More than 100 of the most improved youth from the 12 Boston Public Schools in the program were invited to attend a carnival-themed party at City Year Headquarters in early June. Upon arrival, the students received a Step Your Game Up wristband and a raffle ticket. These special students were treated to a candy bar, an ice cream bar donated from Ben and Jerry’s, and a burger bar donated by b.good. The room was also scattered with arcade basketball games, a photo booth, a fortune teller, a large Wii station, face painting and a trail mix bar that resulted in donations to the Pine Street Inn, which helps the homeless. Raffle prizes would be given out to lucky students throughout the event.

Celtics rookie Jared Sullinger and mascot Lucky also attended the party and spent time with every student in attendance. The event served as a reward for the kids so that they can look back on their academic improvements and be encouraged to continue their progress.

The group sat around a stage at City Year as the founder of the Step Your Game Up program, Judy Pagliuca, congratulated them for their hard work throughout the school year. Sullinger then spoke to the students about his own experience as a student athlete.

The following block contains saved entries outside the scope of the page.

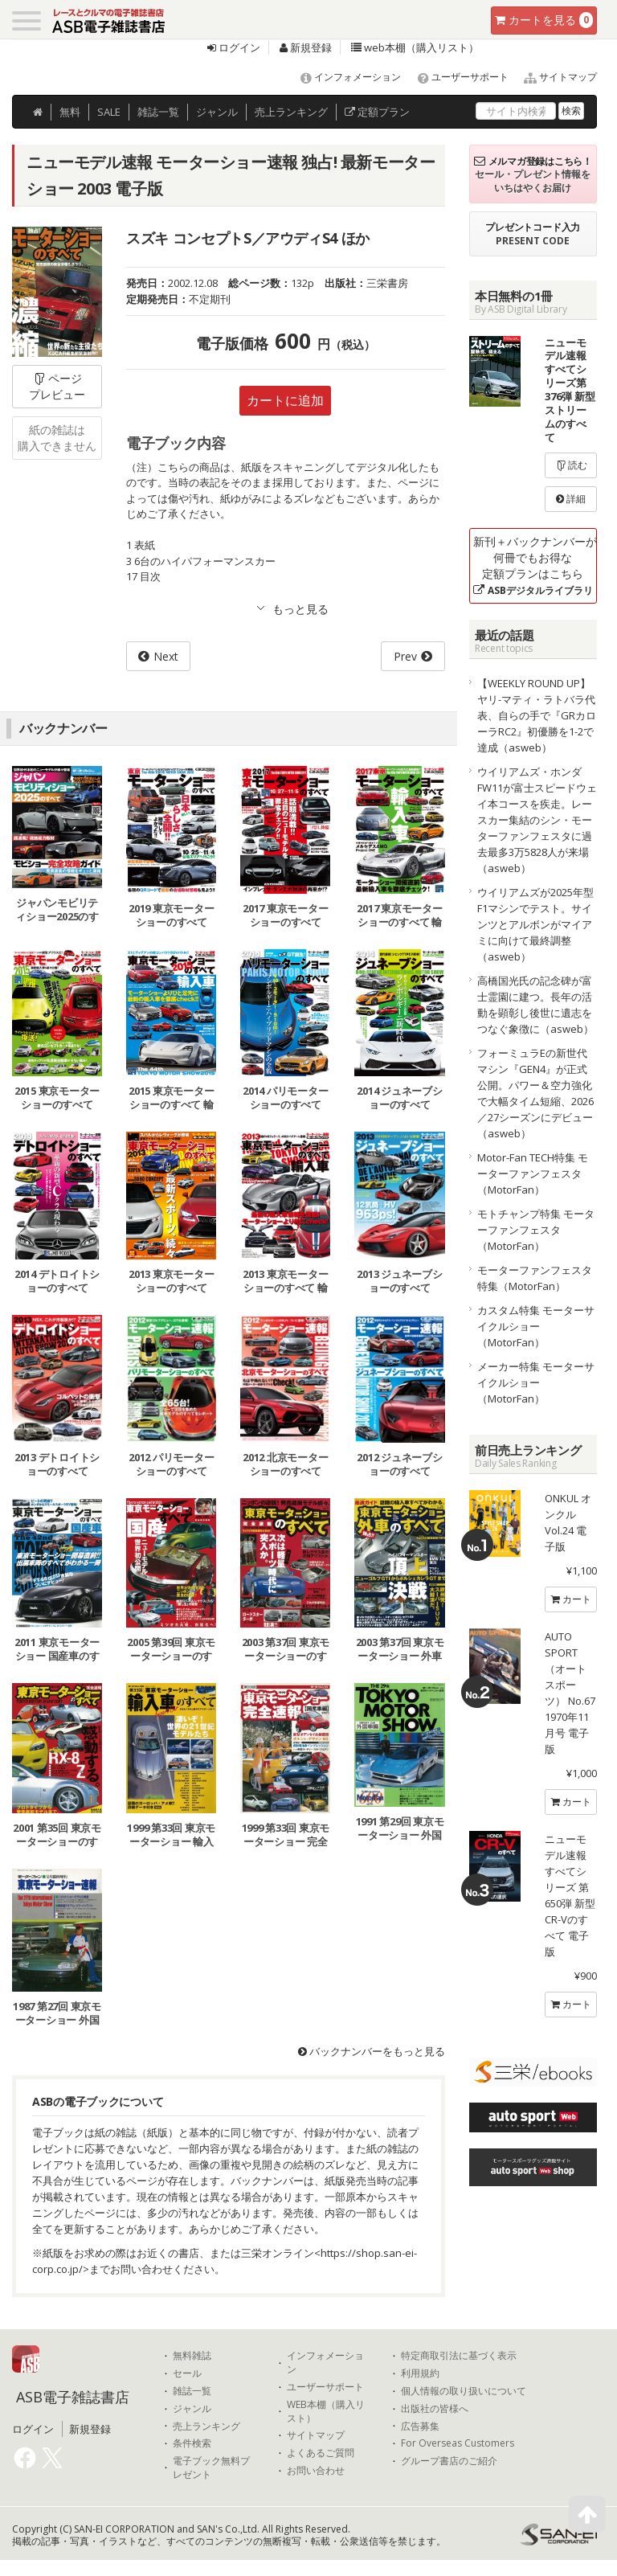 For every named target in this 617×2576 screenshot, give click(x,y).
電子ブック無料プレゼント (211, 2468)
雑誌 (158, 111)
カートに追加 (285, 400)
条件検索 (192, 2443)
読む (571, 465)
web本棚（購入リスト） (415, 47)
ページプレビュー (57, 386)
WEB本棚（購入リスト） (326, 2411)
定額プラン (377, 111)
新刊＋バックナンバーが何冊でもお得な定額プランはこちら (535, 565)
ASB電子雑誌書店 (72, 2396)
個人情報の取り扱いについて (463, 2391)
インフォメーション (343, 77)
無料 (69, 111)
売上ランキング (206, 2426)
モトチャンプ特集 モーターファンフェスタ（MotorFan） (536, 1229)
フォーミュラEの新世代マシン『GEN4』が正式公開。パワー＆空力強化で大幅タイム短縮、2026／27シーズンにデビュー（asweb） (535, 1093)
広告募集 (420, 2426)
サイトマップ (554, 77)
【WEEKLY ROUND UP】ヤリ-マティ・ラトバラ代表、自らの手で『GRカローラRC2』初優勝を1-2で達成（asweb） (536, 715)
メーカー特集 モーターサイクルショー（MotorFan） (536, 1382)
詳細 (571, 499)
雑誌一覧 (192, 2391)
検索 (571, 110)
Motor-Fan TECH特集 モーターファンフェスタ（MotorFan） (532, 1173)
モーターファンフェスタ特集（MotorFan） (534, 1278)
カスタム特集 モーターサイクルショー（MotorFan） (536, 1326)
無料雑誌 (192, 2355)
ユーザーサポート (456, 77)
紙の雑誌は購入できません (57, 437)
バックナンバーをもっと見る (371, 2051)
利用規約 (420, 2373)
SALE (109, 111)
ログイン (233, 47)
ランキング (291, 111)
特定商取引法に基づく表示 (459, 2355)
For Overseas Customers (457, 2443)
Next (165, 656)
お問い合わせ (316, 2470)
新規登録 (306, 47)
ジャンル (217, 111)
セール (187, 2373)
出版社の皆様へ (434, 2408)
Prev (405, 656)
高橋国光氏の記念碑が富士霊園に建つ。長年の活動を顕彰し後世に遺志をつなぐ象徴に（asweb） (535, 1004)
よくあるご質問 (320, 2453)
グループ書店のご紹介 (449, 2461)
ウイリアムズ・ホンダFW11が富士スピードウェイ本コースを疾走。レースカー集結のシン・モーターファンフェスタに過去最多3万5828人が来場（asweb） (537, 819)
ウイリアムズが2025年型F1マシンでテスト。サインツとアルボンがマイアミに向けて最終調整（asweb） (535, 924)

“During my sophomore year in high school I wasn’t always doing my best in the classroom but I thought that because of basketball my teachers would kind of look past it,” he said. “One day as I was sitting in class, I was called to the principal’s office. Walking in I thought I was going to receive an award because my principal was there along with the athletic director and my coach who was my father. Well as it turns out I was going to be benched for a state tournament game because my grades weren’t sufficient. My team ended up losing that game and I felt like I let them down. Because I couldn’t get my act together in school I ruined the biggest game in my career to that point. That day was a turning point for me and taught me that if I didn’t make education a priority, I wouldn’t be able to play basketball. It’s because of school that I am where I am today.”

Following Sullinger’s story, a most improved student from each school was presented with a team autographed ball and a personalized plaque. Some students in that group experienced dramatic turnarounds, including one who started the program with a D average and finished with an A- while another student increased their attendance and went from a 62 average to making all A’s and B’s. All of the awarded students then took a picture with Lucky, Sullinger and the 2008 championship trophy.

Those students received a special gift, but every student who attended was given a personalized Step Your Game Up sweatshirt. That sweatshirt is intended to remind the youngsters that they can defeat any obstacle that is in their way.